◆ **What this task involves**: Copy out each line of the entries where the word "Lubsko" is present.

--- START ---

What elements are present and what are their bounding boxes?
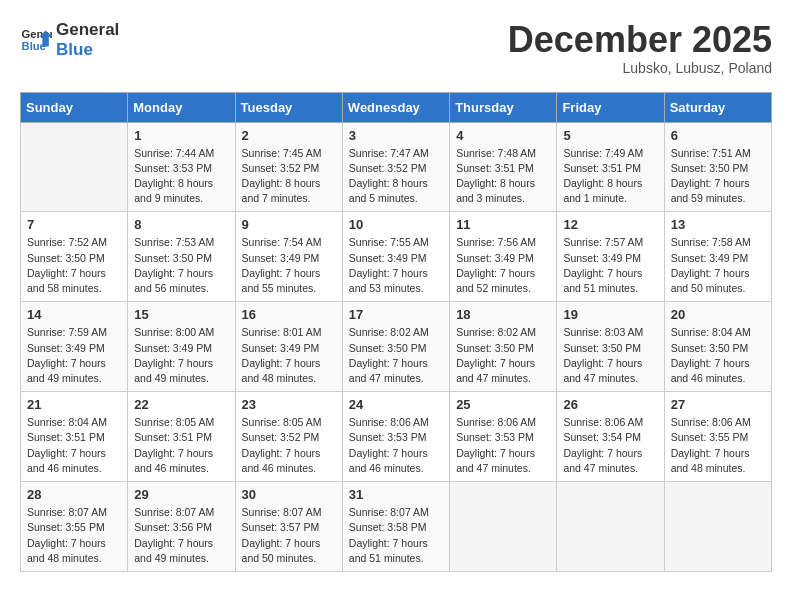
calendar-week-row: 7Sunrise: 7:52 AM Sunset: 3:50 PM Daylig… bbox=[21, 212, 772, 302]
location-subtitle: Lubsko, Lubusz, Poland bbox=[508, 60, 772, 76]
day-info: Sunrise: 8:04 AM Sunset: 3:50 PM Dayligh… bbox=[671, 325, 765, 386]
day-info: Sunrise: 8:06 AM Sunset: 3:54 PM Dayligh… bbox=[563, 415, 657, 476]
calendar-day-cell: 7Sunrise: 7:52 AM Sunset: 3:50 PM Daylig… bbox=[21, 212, 128, 302]
day-number: 9 bbox=[242, 217, 336, 232]
day-info: Sunrise: 8:02 AM Sunset: 3:50 PM Dayligh… bbox=[456, 325, 550, 386]
day-number: 12 bbox=[563, 217, 657, 232]
calendar-week-row: 28Sunrise: 8:07 AM Sunset: 3:55 PM Dayli… bbox=[21, 482, 772, 572]
day-info: Sunrise: 7:54 AM Sunset: 3:49 PM Dayligh… bbox=[242, 235, 336, 296]
day-number: 15 bbox=[134, 307, 228, 322]
day-number: 17 bbox=[349, 307, 443, 322]
day-number: 8 bbox=[134, 217, 228, 232]
calendar-day-cell: 25Sunrise: 8:06 AM Sunset: 3:53 PM Dayli… bbox=[450, 392, 557, 482]
logo-text-general: General bbox=[56, 20, 119, 40]
calendar-day-cell: 27Sunrise: 8:06 AM Sunset: 3:55 PM Dayli… bbox=[664, 392, 771, 482]
day-number: 31 bbox=[349, 487, 443, 502]
day-info: Sunrise: 8:06 AM Sunset: 3:53 PM Dayligh… bbox=[349, 415, 443, 476]
day-number: 6 bbox=[671, 128, 765, 143]
calendar-day-cell bbox=[557, 482, 664, 572]
day-number: 3 bbox=[349, 128, 443, 143]
day-number: 26 bbox=[563, 397, 657, 412]
calendar-day-cell: 31Sunrise: 8:07 AM Sunset: 3:58 PM Dayli… bbox=[342, 482, 449, 572]
weekday-header-cell: Wednesday bbox=[342, 92, 449, 122]
calendar-day-cell: 20Sunrise: 8:04 AM Sunset: 3:50 PM Dayli… bbox=[664, 302, 771, 392]
calendar-week-row: 14Sunrise: 7:59 AM Sunset: 3:49 PM Dayli… bbox=[21, 302, 772, 392]
day-number: 30 bbox=[242, 487, 336, 502]
day-number: 4 bbox=[456, 128, 550, 143]
day-number: 16 bbox=[242, 307, 336, 322]
calendar-day-cell: 26Sunrise: 8:06 AM Sunset: 3:54 PM Dayli… bbox=[557, 392, 664, 482]
weekday-header-cell: Saturday bbox=[664, 92, 771, 122]
weekday-header-row: SundayMondayTuesdayWednesdayThursdayFrid… bbox=[21, 92, 772, 122]
day-number: 7 bbox=[27, 217, 121, 232]
day-number: 29 bbox=[134, 487, 228, 502]
day-info: Sunrise: 8:07 AM Sunset: 3:58 PM Dayligh… bbox=[349, 505, 443, 566]
calendar-day-cell: 17Sunrise: 8:02 AM Sunset: 3:50 PM Dayli… bbox=[342, 302, 449, 392]
day-number: 19 bbox=[563, 307, 657, 322]
day-info: Sunrise: 7:58 AM Sunset: 3:49 PM Dayligh… bbox=[671, 235, 765, 296]
day-info: Sunrise: 7:55 AM Sunset: 3:49 PM Dayligh… bbox=[349, 235, 443, 296]
day-number: 25 bbox=[456, 397, 550, 412]
calendar-body: 1Sunrise: 7:44 AM Sunset: 3:53 PM Daylig… bbox=[21, 122, 772, 571]
calendar-day-cell: 8Sunrise: 7:53 AM Sunset: 3:50 PM Daylig… bbox=[128, 212, 235, 302]
day-info: Sunrise: 8:03 AM Sunset: 3:50 PM Dayligh… bbox=[563, 325, 657, 386]
calendar-day-cell: 21Sunrise: 8:04 AM Sunset: 3:51 PM Dayli… bbox=[21, 392, 128, 482]
day-info: Sunrise: 7:47 AM Sunset: 3:52 PM Dayligh… bbox=[349, 146, 443, 207]
calendar-table: SundayMondayTuesdayWednesdayThursdayFrid… bbox=[20, 92, 772, 572]
day-number: 21 bbox=[27, 397, 121, 412]
weekday-header-cell: Tuesday bbox=[235, 92, 342, 122]
day-number: 11 bbox=[456, 217, 550, 232]
calendar-day-cell bbox=[21, 122, 128, 212]
day-number: 22 bbox=[134, 397, 228, 412]
day-number: 5 bbox=[563, 128, 657, 143]
day-number: 24 bbox=[349, 397, 443, 412]
day-number: 10 bbox=[349, 217, 443, 232]
calendar-day-cell: 3Sunrise: 7:47 AM Sunset: 3:52 PM Daylig… bbox=[342, 122, 449, 212]
calendar-day-cell: 29Sunrise: 8:07 AM Sunset: 3:56 PM Dayli… bbox=[128, 482, 235, 572]
calendar-day-cell bbox=[664, 482, 771, 572]
day-info: Sunrise: 8:07 AM Sunset: 3:57 PM Dayligh… bbox=[242, 505, 336, 566]
calendar-day-cell: 14Sunrise: 7:59 AM Sunset: 3:49 PM Dayli… bbox=[21, 302, 128, 392]
weekday-header-cell: Thursday bbox=[450, 92, 557, 122]
calendar-day-cell: 15Sunrise: 8:00 AM Sunset: 3:49 PM Dayli… bbox=[128, 302, 235, 392]
day-number: 14 bbox=[27, 307, 121, 322]
calendar-day-cell: 12Sunrise: 7:57 AM Sunset: 3:49 PM Dayli… bbox=[557, 212, 664, 302]
calendar-day-cell: 2Sunrise: 7:45 AM Sunset: 3:52 PM Daylig… bbox=[235, 122, 342, 212]
day-info: Sunrise: 8:05 AM Sunset: 3:52 PM Dayligh… bbox=[242, 415, 336, 476]
page-header: General Blue General Blue December 2025 … bbox=[20, 20, 772, 76]
day-info: Sunrise: 8:07 AM Sunset: 3:55 PM Dayligh… bbox=[27, 505, 121, 566]
calendar-day-cell: 30Sunrise: 8:07 AM Sunset: 3:57 PM Dayli… bbox=[235, 482, 342, 572]
logo-icon: General Blue bbox=[20, 24, 52, 56]
logo: General Blue General Blue bbox=[20, 20, 119, 61]
day-info: Sunrise: 8:02 AM Sunset: 3:50 PM Dayligh… bbox=[349, 325, 443, 386]
day-info: Sunrise: 7:44 AM Sunset: 3:53 PM Dayligh… bbox=[134, 146, 228, 207]
calendar-day-cell: 5Sunrise: 7:49 AM Sunset: 3:51 PM Daylig… bbox=[557, 122, 664, 212]
calendar-day-cell: 11Sunrise: 7:56 AM Sunset: 3:49 PM Dayli… bbox=[450, 212, 557, 302]
title-block: December 2025 Lubsko, Lubusz, Poland bbox=[508, 20, 772, 76]
day-info: Sunrise: 8:06 AM Sunset: 3:55 PM Dayligh… bbox=[671, 415, 765, 476]
day-info: Sunrise: 7:49 AM Sunset: 3:51 PM Dayligh… bbox=[563, 146, 657, 207]
day-number: 23 bbox=[242, 397, 336, 412]
weekday-header-cell: Sunday bbox=[21, 92, 128, 122]
day-info: Sunrise: 7:51 AM Sunset: 3:50 PM Dayligh… bbox=[671, 146, 765, 207]
calendar-day-cell bbox=[450, 482, 557, 572]
day-info: Sunrise: 7:53 AM Sunset: 3:50 PM Dayligh… bbox=[134, 235, 228, 296]
day-info: Sunrise: 8:07 AM Sunset: 3:56 PM Dayligh… bbox=[134, 505, 228, 566]
day-number: 13 bbox=[671, 217, 765, 232]
day-info: Sunrise: 7:56 AM Sunset: 3:49 PM Dayligh… bbox=[456, 235, 550, 296]
svg-text:Blue: Blue bbox=[22, 40, 46, 52]
month-title: December 2025 bbox=[508, 20, 772, 60]
calendar-week-row: 21Sunrise: 8:04 AM Sunset: 3:51 PM Dayli… bbox=[21, 392, 772, 482]
calendar-day-cell: 9Sunrise: 7:54 AM Sunset: 3:49 PM Daylig… bbox=[235, 212, 342, 302]
day-number: 27 bbox=[671, 397, 765, 412]
calendar-day-cell: 13Sunrise: 7:58 AM Sunset: 3:49 PM Dayli… bbox=[664, 212, 771, 302]
weekday-header-cell: Monday bbox=[128, 92, 235, 122]
day-info: Sunrise: 8:05 AM Sunset: 3:51 PM Dayligh… bbox=[134, 415, 228, 476]
day-number: 2 bbox=[242, 128, 336, 143]
calendar-day-cell: 23Sunrise: 8:05 AM Sunset: 3:52 PM Dayli… bbox=[235, 392, 342, 482]
calendar-day-cell: 1Sunrise: 7:44 AM Sunset: 3:53 PM Daylig… bbox=[128, 122, 235, 212]
day-number: 1 bbox=[134, 128, 228, 143]
calendar-week-row: 1Sunrise: 7:44 AM Sunset: 3:53 PM Daylig… bbox=[21, 122, 772, 212]
day-info: Sunrise: 7:48 AM Sunset: 3:51 PM Dayligh… bbox=[456, 146, 550, 207]
day-info: Sunrise: 7:52 AM Sunset: 3:50 PM Dayligh… bbox=[27, 235, 121, 296]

--- END ---

◆ **Exercise response**:
location-subtitle: Lubsko, Lubusz, Poland bbox=[508, 60, 772, 76]
title-block: December 2025 Lubsko, Lubusz, Poland bbox=[508, 20, 772, 76]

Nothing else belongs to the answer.